Vision loss is the inability to see clearly, which can significantly impact a person’s daily life. It can make it difficult to do everyday tasks such as reading, driving, or even walking. Several things can cause vision loss, including age-related macular degeneration, glaucoma, diabetes, and stroke.
Experts estimate that about 12 million Americans 40 years and older have some form or another vision impairment. Up to 93 million adults risk developing vision loss, yet only half decided to get their eyes checked in the past 12 months. Thankfully, today’s medical innovations are changing patients’ lives with vision loss and giving them a better quality of life.
These are but three examples of how medical innovations are changing the lives of patients with different types of vision loss:
Some people have macular degeneration, which is the deterioration of the central part of the retina. This can make it difficult to see straight ahead and make everyday tasks such as reading or driving difficult. Macular degeneration reading glasses now exist, essentially smart glasses that can help people with macular degeneration see more clearly.
These glasses basically function based on autofocusing lenses and artificial intelligence. These have a tiny camera mounted on the frame that captures what the user is looking at. The smart glass will then process and send the image to a microdisplay on the lens. This display adjusts the image so the wearer can see it more clearly.
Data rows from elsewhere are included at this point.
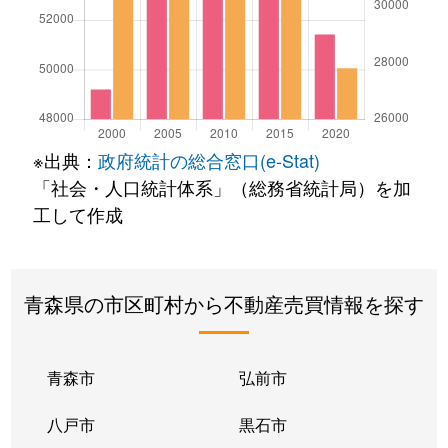
※出典：
政府統計の総合窓口(e-Stat)
「社会・人口統計体系」（総務省統計局）を加
工して作成
青森県の市区町村から不動産売買情報を探す
青森市
弘前市
八戸市
黒石市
Smart reading glasses for macular degeneration patients can tell if you are looking at faces, objects, or texts. Some people use this as glasses, while others use it as a handheld device. Patients can now watch TV, read online and online content, and even play video games with these smart reading glasses.
Smart glasses used to be a bit heavy, bulk, and very expensive. But now, some companies created smart glasses that are much lighter and more affordable. Their smart technology also has a TV and automatic night modes, which can be very helpful for people with vision loss.
This is a relatively new medical innovation that basically fixes faulty genes that are responsible for vision loss. Experts do this by injecting healthy genes into the cells of the eye. These healthy genes will then take over the function of the faulty genes and improve vision.
Leber‘s Congenital Amaurosis (LCA) is a rare form of vision loss called wherein there is a mutation in a gene called RPE65. This disease usually manifests in childhood and can lead to complete blindness. But thanks to gene therapy, some children with this disease were able to see again.
In December 2017, the FDA approved gene therapy as a treatment for LCA. Patients with LCA can receive this gene therapy and improve their vision. This is still a relatively new technology, but it shows much promise in treating different types of vision loss. In the future, gene therapy might even be used to cure blindness.
This retinal implant can help people with certain types of vision loss see again. This creates electrical stimulation of the retina, sending signals to the brain and interpreting them as images. A bionic eye is not a cure for blindness, but it can help people with vision loss see objects, shapes, and movement.
Bionic eye surgery is a two-step process. First, the surgeon will implant a small device called an “array” under the retina. This array has about 100 tiny electrodes that will stimulate the retina. They will then place a “processor” behind the ear that will convert images captured by a camera into electrical impulses. These impulses will go to the array and stimulate the retina, sending signals to the brain, which the brain interprets as images.
According to reports, bionic eye clinical trials conducted by scientists from the University of Sydney and the University of New South Wales successfully implant bionic eyes on sheep. This is a significant breakthrough as it paves the way for human clinical trials in the future.
In the meantime, bionic eye implants are already available for people with vision loss. One example is the Argus II Retinal Prosthesis System, which the FDA approved in 2013. It helped several patients with vision loss see light and shapes again.
Smart glasses, bionic eyes, and gene therapy are some medical innovations that are changing patients’ lives with vision loss. With these new technologies, people with vision loss can now live relatively everyday lives. They can work, study and some can even drive again. These innovations are not just changing the lives of patients but also their families and loved ones.